The Coalition of the Willing, a group of allied European nations, said: “We can all see that Putin continues to choose violence and destruction.”

Ukraine peace plan

Ukraine and its European allies will discuss a 12-point peace plan, The Telegraph understands.

Sources said the proposal is modelled on Mr Trump’s peace deal for Gaza, which gave him renewed impetus to end the fighting in Ukraine.

Jonathan Powell, Britain’s National Security Adviser, has been credited with the idea of playing on the American’s ego.

The plan for Ukraine involves points such as the return of children kidnapped by Russia, a pathway to European Union membership and reconstruction of the war-ravaged country.

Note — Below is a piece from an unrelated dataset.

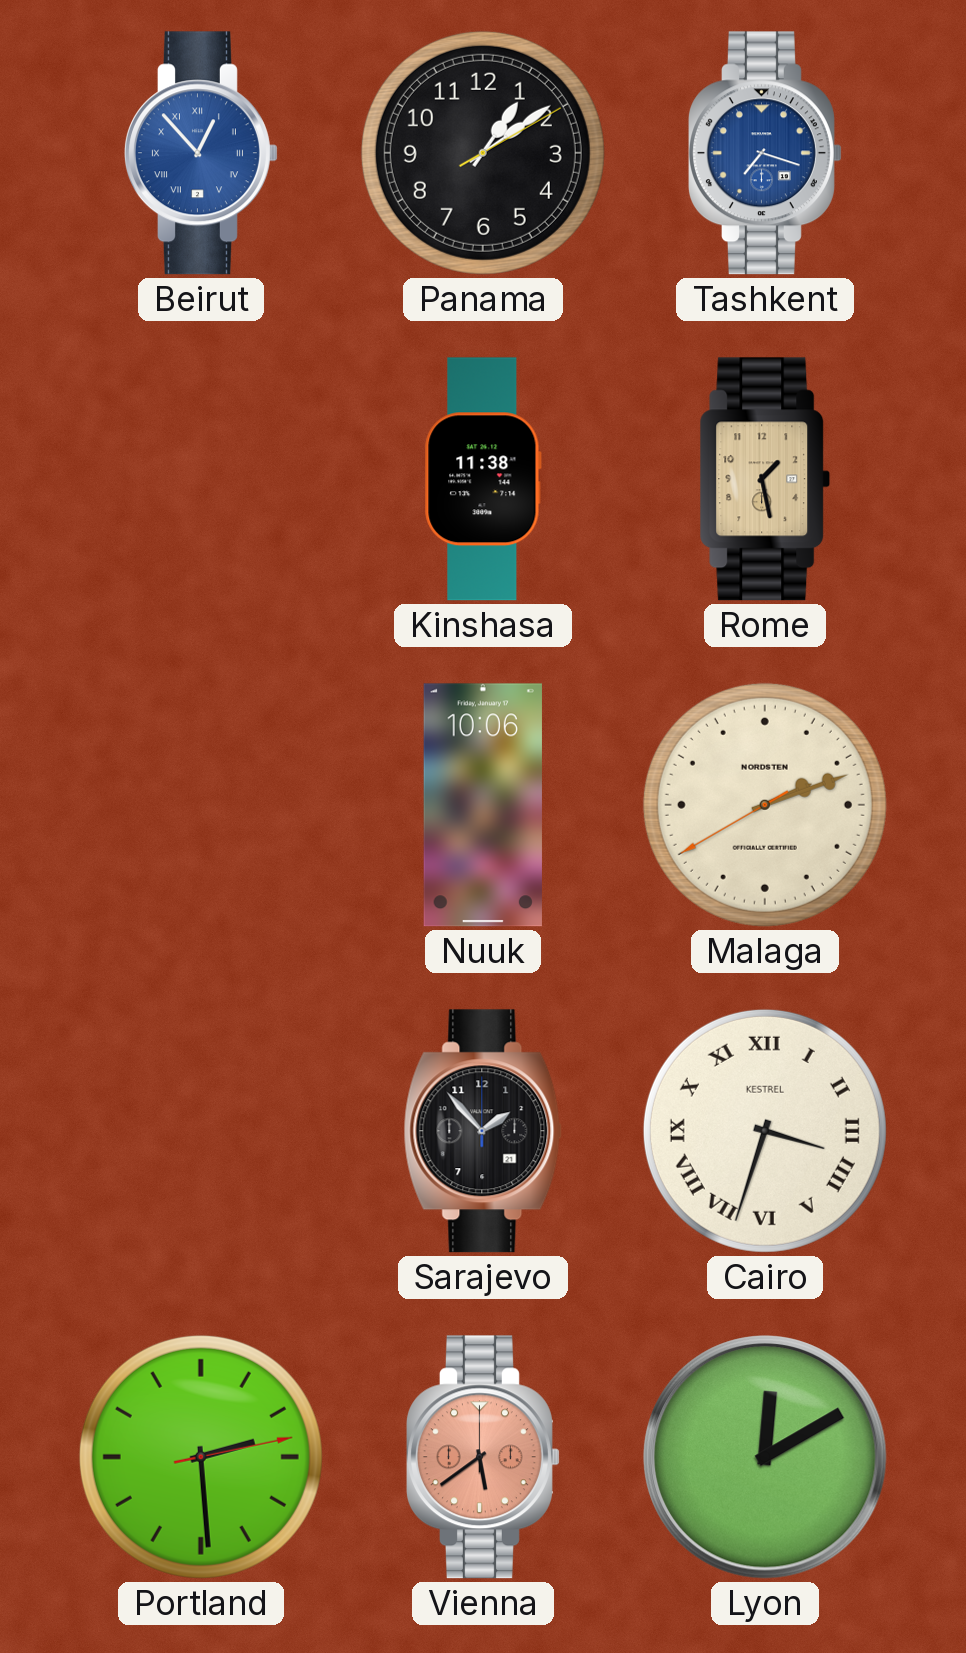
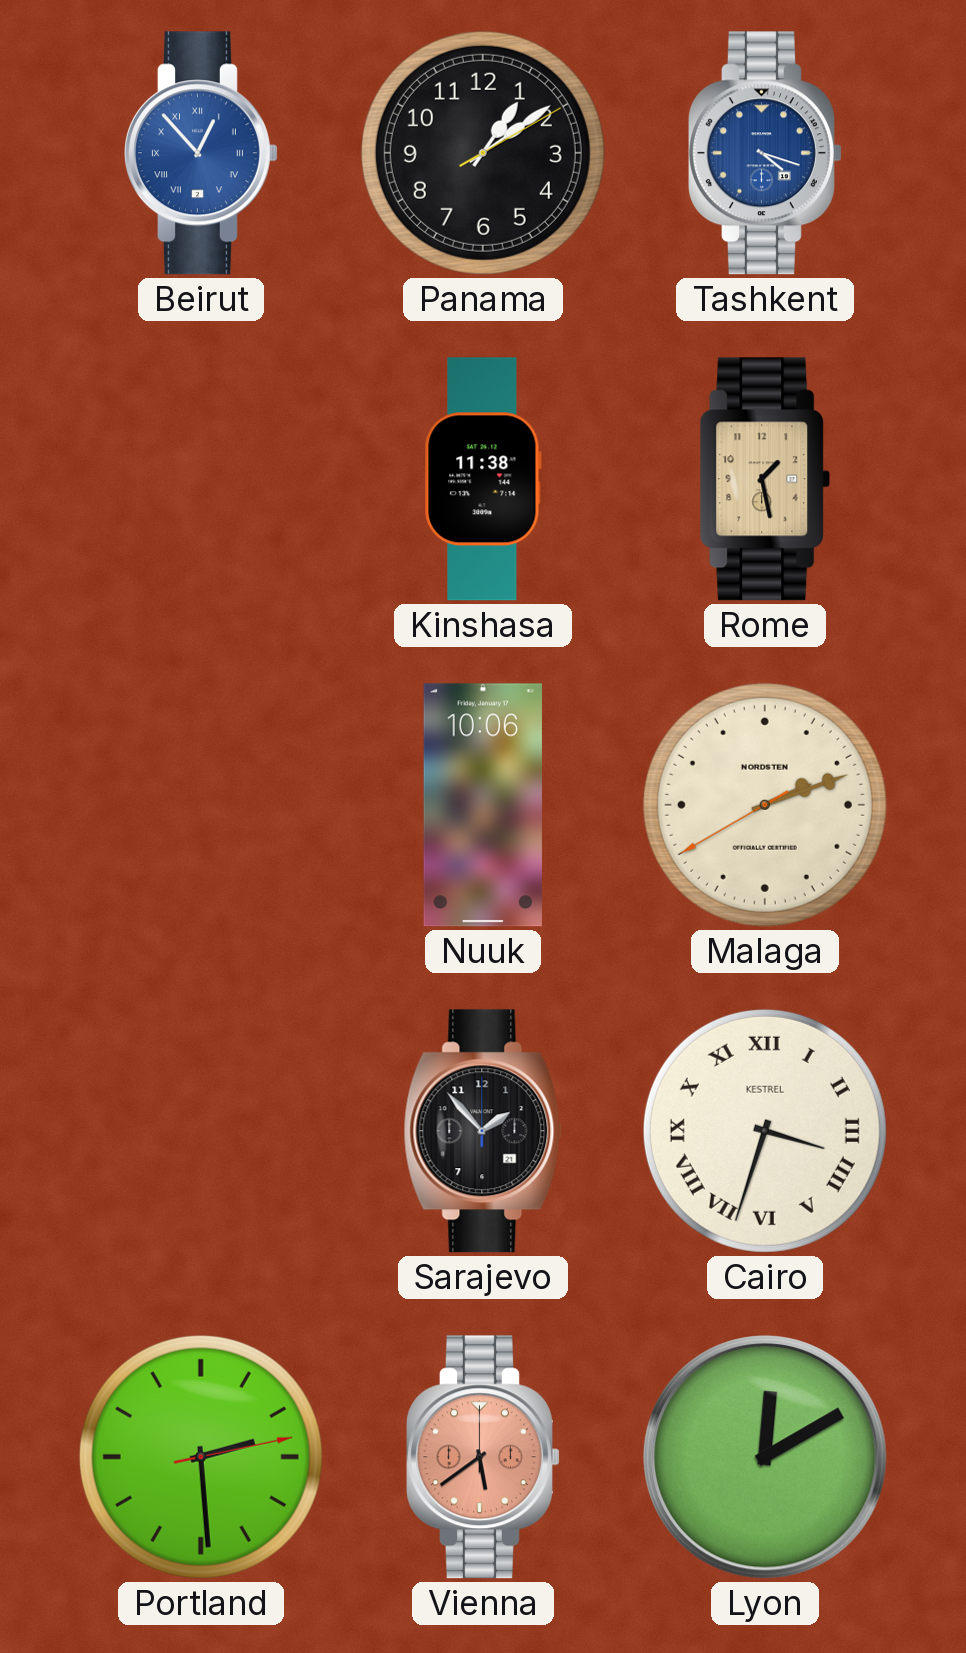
Tashkent: 7:18 -> 4:18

Mark Rutte, Nato’s secretary-general, will present the plan to Mr Trump on Wednesday.

The former Dutch prime minister has become the king of using flattery to keep the US president onside with both the Western military alliance and Ukraine.

Since meeting the US president in Alaska, Putin has demanded that Ukraine withdraws from its eastern Donbas regions, Donetsk and Luhansk, as a precondition for peace.

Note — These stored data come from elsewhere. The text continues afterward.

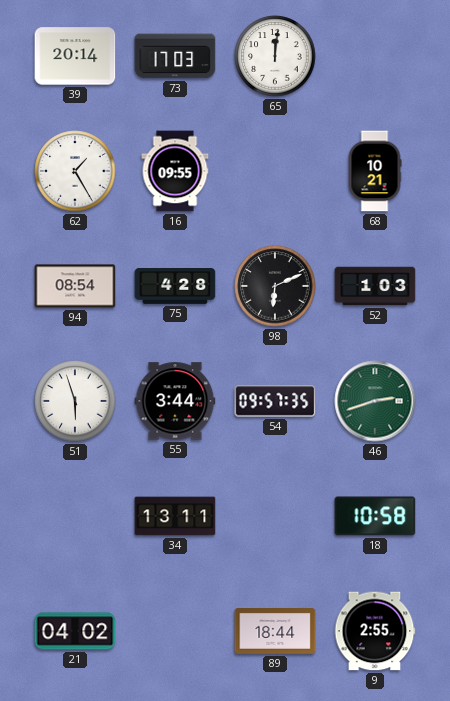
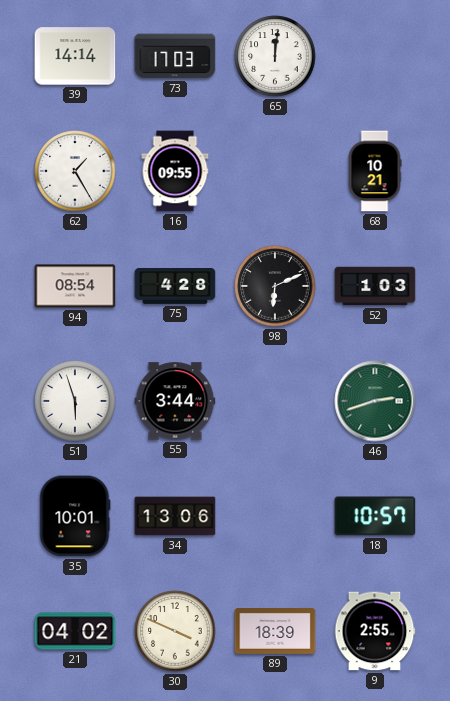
39: 20:14 -> 14:14
54: 09:57 -> none
35: none -> 10:01
34: 13:11 -> 13:06
18: 10:58 -> 10:57
30: none -> 3:49
89: 18:44 -> 18:39
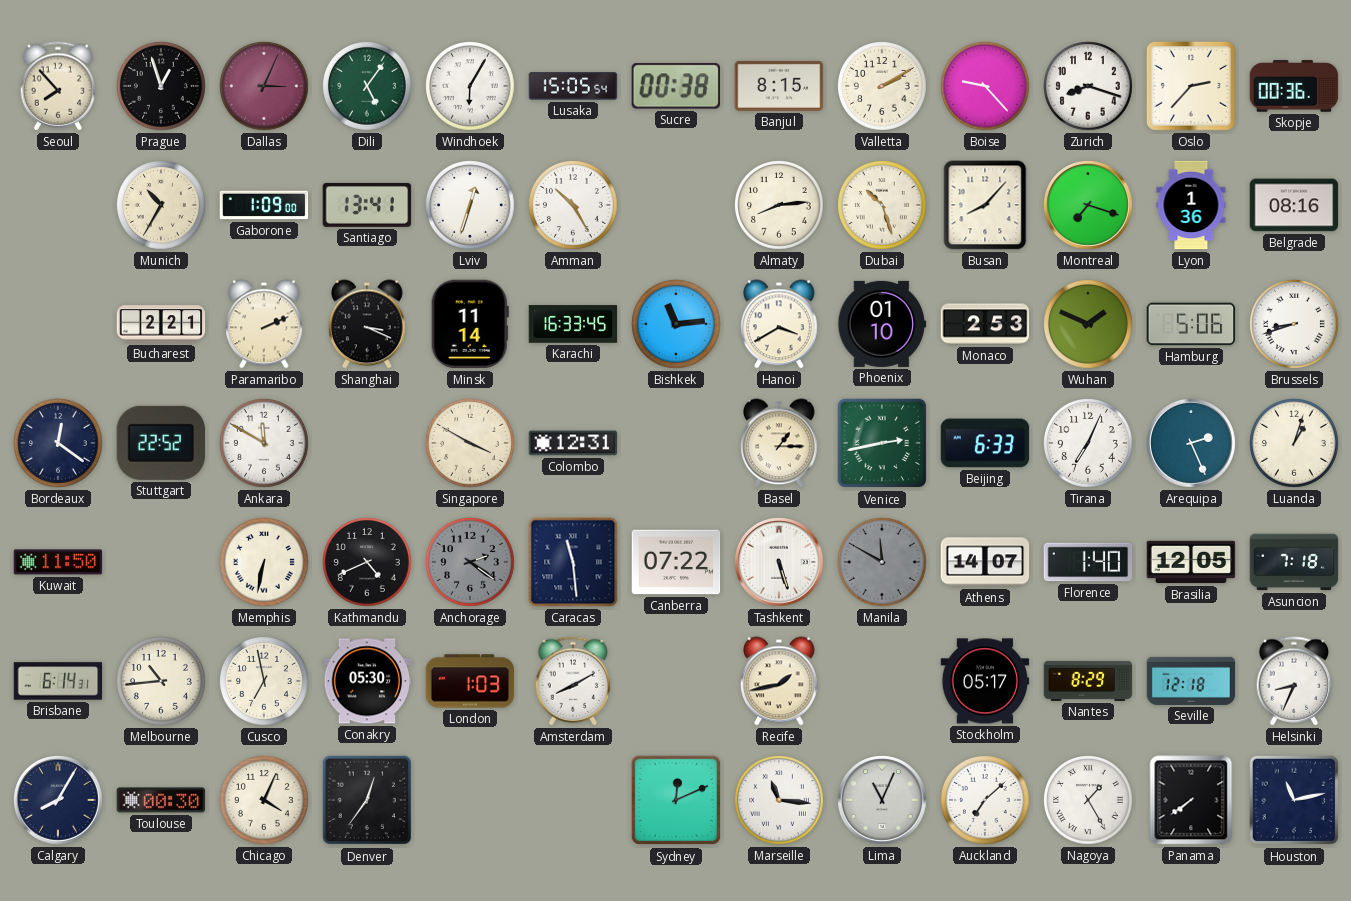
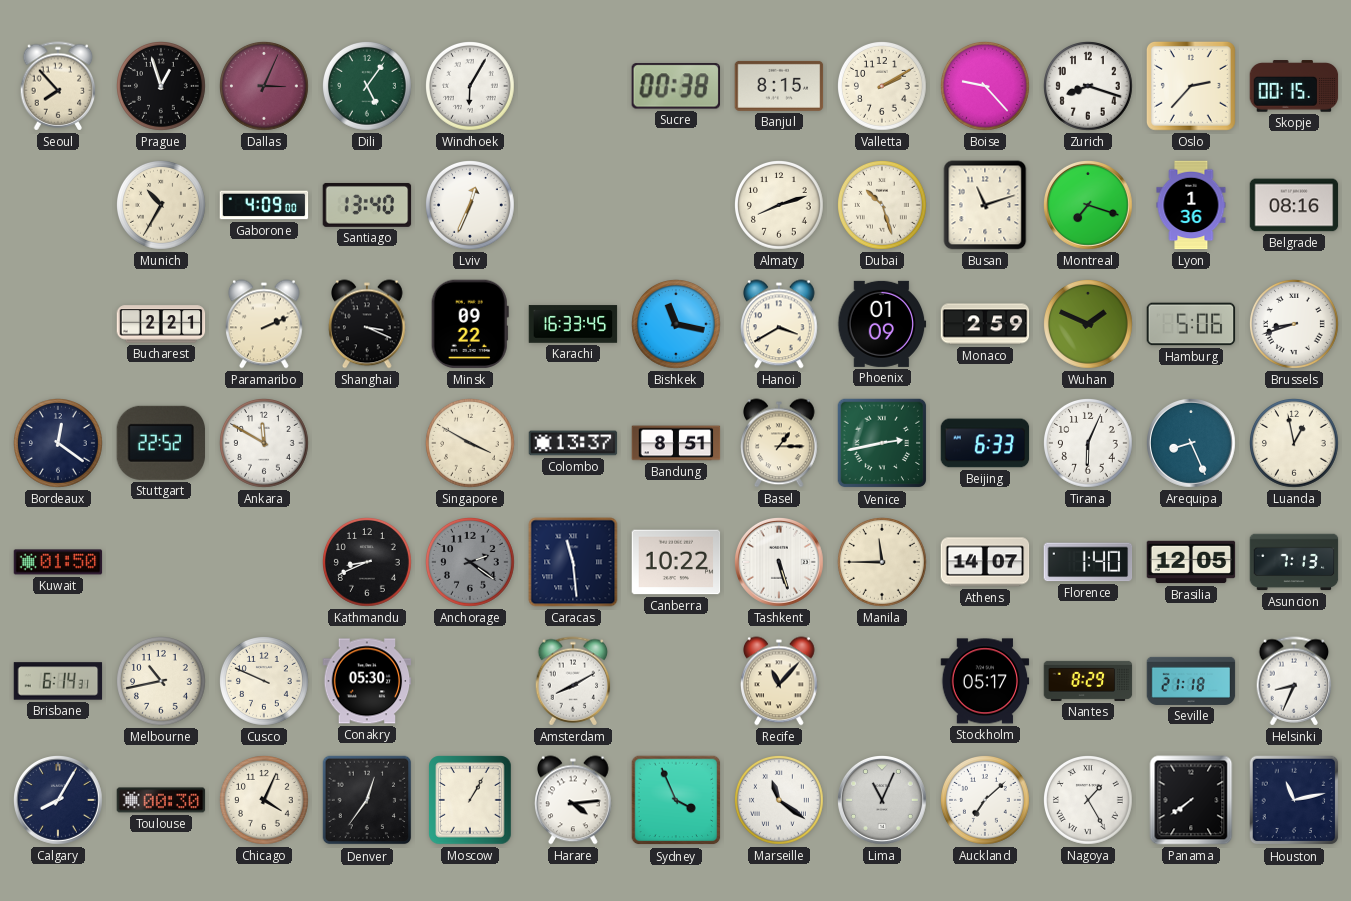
Lusaka: 15:05 -> none
Skopje: 00:36 -> 00:15
Gaborone: 1:09 -> 4:09
Santiago: 13:41 -> 13:40
Lviv: 12:33 -> 12:34
Amman: 10:25 -> none
Almaty: 8:14 -> 8:12
Busan: 8:07 -> 11:12
Minsk: 11:14 -> 09:22
Bishkek: 11:14 -> 11:17
Phoenix: 01:10 -> 01:09
Monaco: 2:53 -> 2:59
Colombo: 12:31 -> 13:37
Bandung: none -> 8:51
Tirana: 7:04 -> 6:04
Arequipa: 2:26 -> 8:26
Luanda: 1:03 -> 12:58
Kuwait: 11:50 -> 01:50
Memphis: 6:32 -> none
Kathmandu: 4:41 -> 8:41
Canberra: 07:22 -> 10:22
Manila: 11:50 -> 11:45
Manila dial: grey -> cream
Asuncion: 7:18 -> 7:13
Melbourne: 10:44 -> 10:43
Cusco: 6:58 -> 9:49
London: 1:03 -> none
Recife: 1:43 -> 11:07
Seville: 12:18 -> 21:18
Moscow: none -> 1:05
Harare: none -> 4:14
Sydney: 12:11 -> 3:56
Marseille: 11:16 -> 11:21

Mr Trump reportedly pressured Mr Zelensky to accept this proposal in a bruising encounter in the White House on Friday.

However, the surrender of Donetsk, which Moscow has failed to fully occupy since 2014, remains a red line for the Ukrainian president, who has said he would only negotiate on the basis of the current front lines.

Speaking to reporters, Mr Trump appeared to row behind the Ukrainian position, insisting he wanted to see the fighting “stop at the lines where they are, the battle lines”.

On Tuesday, the Kremlin pointed out that no clear date had been set for Putin’s meeting with Mr Trump.

“Listen, we have an understanding of the presidents, but we cannot postpone what has not been finalised,” Dmitry Peskov, the Kremlin spokesman, said. “Neither President Trump nor President Putin gave exact dates.”